The data also highlights systemic issues such as awareness, access, and affordability of PrEP for Black communities. A national PrEP program must include strategies to address these barriers and be BRAVE enough to tackle the root cause of many of these issues, which is racism in healthcare.
Q: You mentioned that there is a lack of representation in PrEP materials for individuals assigned female at birth. How does this lack of representation impact PrEP adherence among women? How can we implement tangible solutions to better encourage PrEP use amongst women?
Women represent the majority of HIV cases globally. I don’t lose sight of that as I contribute to our HIV prevention efforts domestically. We have made amazing advances towards ending the HIV epidemic, but all populations aren’t progressing at the same rate. As there is more investment into media and marketing campaigns about PrEP, it is important that women see images of themselves in those representations.
I started a group called the Atlanta Black Women Leaders on PrEP. I founded this group because I was hearing from my colleagues in health departments, in Community-Based Organizations (CBOs), and in university settings about women not knowing about PrEP. We are 10 years into this medical advancement, and we are still struggling to raise awareness about PrEP for women. I am hopeful that the more we keep talking about PrEP—and the more we start seeing an increase in PrEP media and marketing—the more women, in all our diversity, connect with this prevention strategy being for us as well.
Q: What barriers to HIV services exacerbate problems with care for Black and brown populations the most? What can passionate stakeholders do to better support these populations?

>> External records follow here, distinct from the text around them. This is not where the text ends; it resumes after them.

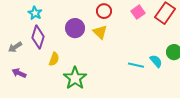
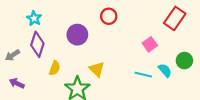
pink square: (138, 12) -> (150, 44), moved
yellow triangle: (100, 32) -> (97, 69), moved

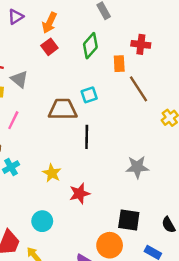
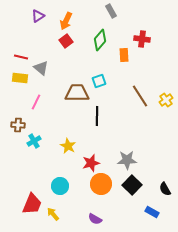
brown line: (138, 89) -> (140, 96), moved
gray star: (137, 167) -> (127, 160), moved
black square: (129, 220) -> (132, 185), turned 36
orange circle: (110, 245) -> (101, 184), moved

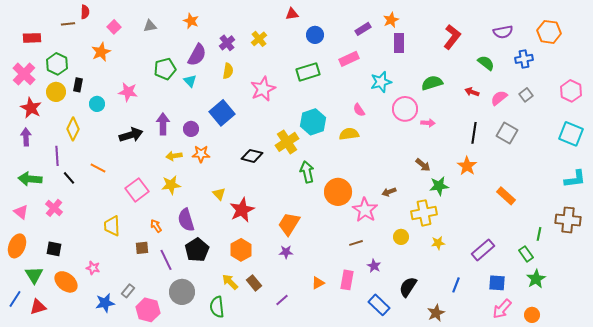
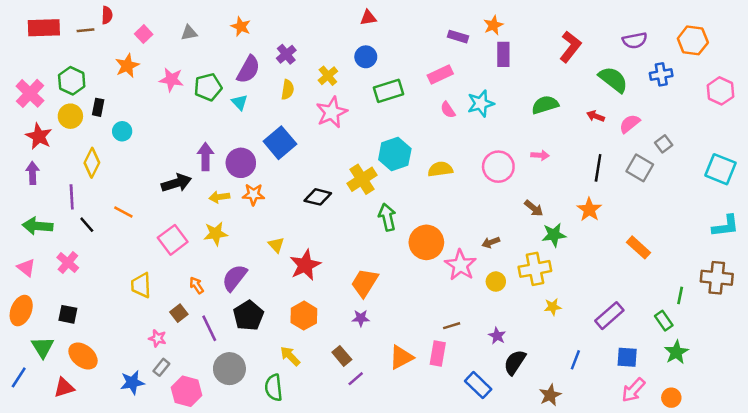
purple rectangle: (363, 29) -> (458, 37), turned 49
blue circle: (315, 35) -> (366, 57), moved
red rectangle: (32, 38) -> (44, 28), moved, size x1.4
yellow cross: (259, 39) -> (328, 76), moved
green semicircle: (486, 63) -> (613, 80), size x1.4
pink hexagon: (571, 91) -> (721, 91), moved
pink star: (128, 92) -> (171, 80), moved
gray square: (526, 95) -> (664, 144), moved
pink circle: (405, 109) -> (498, 167), moved
pink semicircle: (359, 110) -> (448, 110), moved
purple circle: (191, 129) -> (241, 163), size x1.5
black arrow: (131, 135) -> (176, 183), moved
purple semicircle: (186, 220) -> (235, 278), turned 55
yellow circle: (401, 237) -> (496, 282), moved
brown line: (356, 243) -> (452, 326), moved
brown square: (142, 248) -> (179, 313), turned -32
purple star: (374, 266) -> (497, 336), moved
pink star: (93, 268) -> (157, 338), moved
brown rectangle: (254, 283) -> (342, 356), moved
orange triangle: (318, 283) -> (401, 357), size x1.5
red triangle: (38, 307) -> (64, 388), moved

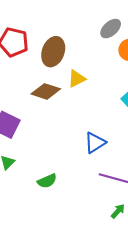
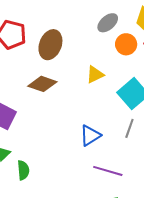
yellow triangle: (77, 79) -> (95, 75), moved
green semicircle: (47, 181) -> (23, 170), moved, turned -72

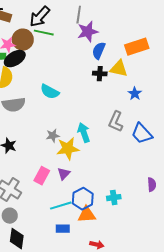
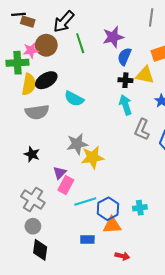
gray line: (79, 15) -> (151, 17), moved
green line: (44, 33) -> (80, 43), moved, turned 60
black ellipse: (15, 59) -> (46, 80), moved
cyan arrow: (84, 133) -> (125, 105), moved
gray star: (53, 136) -> (77, 144), size x1.5
purple triangle: (64, 174) -> (60, 173), moved
cyan line: (61, 206) -> (85, 202), moved

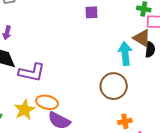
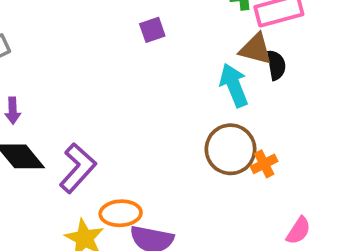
purple L-shape: (32, 72) -> (78, 168), turned -44
orange cross: (125, 121) -> (264, 164), moved

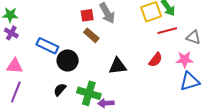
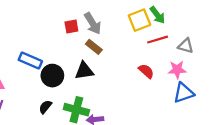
brown rectangle: (91, 35) -> (94, 47), moved
red semicircle: (156, 60) -> (146, 71), turned -84
black triangle: (118, 66) -> (84, 71), moved

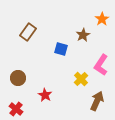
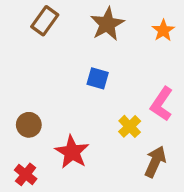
brown rectangle: (28, 32) -> (45, 21), moved
brown star: (83, 35) -> (107, 24), moved, size x1.5
red star: (45, 95) -> (72, 152), size x1.5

It is important that people resist the belief that ending the HIV epidemic is an issue that only the federal government can address. Each of us can play a role in this process. Women who have chosen PrEP as a part of their prevention strategy need to let other people know that PrEP can be used by all groups. It is also a part of our responsibility in the HIV workforce to ensure that any program designs include individuals across the spectrum—that even if you do not serve women within your organization or within your program, you ensure that women are informed that “this is also for you.”
It is also important to be aware of the differences in access to HIV treatment, prevention, and care when we look at Black communities. However, there is no difference in the effectiveness of PrEP as a prevention strategy in the Black community or other communities. We should invest in making sure that all populations can benefit from this effective approach to reducing rates of HIV.

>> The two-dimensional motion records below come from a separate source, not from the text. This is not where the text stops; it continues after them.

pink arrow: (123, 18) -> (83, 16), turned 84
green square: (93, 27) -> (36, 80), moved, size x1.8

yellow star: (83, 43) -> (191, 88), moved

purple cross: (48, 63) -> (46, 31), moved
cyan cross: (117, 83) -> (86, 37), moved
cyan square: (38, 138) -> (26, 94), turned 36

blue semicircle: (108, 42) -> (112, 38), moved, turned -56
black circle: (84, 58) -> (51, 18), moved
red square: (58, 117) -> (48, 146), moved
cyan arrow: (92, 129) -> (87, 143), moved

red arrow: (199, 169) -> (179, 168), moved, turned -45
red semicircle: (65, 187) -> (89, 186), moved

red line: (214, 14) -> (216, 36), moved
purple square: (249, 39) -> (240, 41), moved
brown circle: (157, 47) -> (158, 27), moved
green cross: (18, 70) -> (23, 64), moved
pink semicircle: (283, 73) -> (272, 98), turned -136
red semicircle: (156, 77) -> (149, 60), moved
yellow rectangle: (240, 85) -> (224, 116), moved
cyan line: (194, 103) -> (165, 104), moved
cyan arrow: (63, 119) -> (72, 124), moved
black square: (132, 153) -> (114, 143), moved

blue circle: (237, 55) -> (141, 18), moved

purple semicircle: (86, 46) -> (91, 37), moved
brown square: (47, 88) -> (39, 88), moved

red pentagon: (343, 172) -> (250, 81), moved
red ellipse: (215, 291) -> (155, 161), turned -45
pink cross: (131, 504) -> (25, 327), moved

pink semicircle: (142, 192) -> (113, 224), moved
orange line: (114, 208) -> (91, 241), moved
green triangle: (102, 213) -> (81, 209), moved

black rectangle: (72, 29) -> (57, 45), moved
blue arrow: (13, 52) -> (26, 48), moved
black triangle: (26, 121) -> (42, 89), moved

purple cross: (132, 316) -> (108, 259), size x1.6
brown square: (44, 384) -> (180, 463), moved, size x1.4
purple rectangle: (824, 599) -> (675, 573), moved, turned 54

Q: 2022 marks the 10th anniversary of PrEP being FDA-approved. What message do you have for other activists and the public health community on this anniversary?
When I reflected on PrEP’s anniversary, I gave some thought to what my contribution has been as an individual who has dedicated her career to this field. We are going on 10 years of using data from AIDSVu to tell the story of where we are with HIV in Black communities, among women, and among other groups.

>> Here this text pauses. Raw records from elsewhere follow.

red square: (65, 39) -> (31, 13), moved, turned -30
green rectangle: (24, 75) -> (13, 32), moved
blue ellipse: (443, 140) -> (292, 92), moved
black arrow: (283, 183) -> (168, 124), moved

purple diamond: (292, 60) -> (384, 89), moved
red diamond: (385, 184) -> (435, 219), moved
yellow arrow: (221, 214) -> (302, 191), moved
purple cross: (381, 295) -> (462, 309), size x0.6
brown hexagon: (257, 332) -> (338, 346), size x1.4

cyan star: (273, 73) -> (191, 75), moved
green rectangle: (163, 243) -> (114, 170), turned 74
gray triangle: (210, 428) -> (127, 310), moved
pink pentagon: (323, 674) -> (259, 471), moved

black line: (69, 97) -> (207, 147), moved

I discussed with my friends and colleagues in this space that I did not want the anniversary of PrEP to pass without raising awareness about where we stand on PrEP use in Black communities. Those individuals have come together under the hashtag #PrEPinBlackAmerica. On September 13th in Atlanta, we will be hosting a one-day summit that talks about just that: the state of PrEP in Black America.
Going back to the statistic that you mentioned earlier—that 14% of the PrEP prescriptions, but 42% of the new HIV diagnoses are within the Black community—there is clearly work needed to close that gap. I hope that my greatest contribution can be bringing these brilliant minds together to help us develop a plan for Black communities to benefit from PrEP.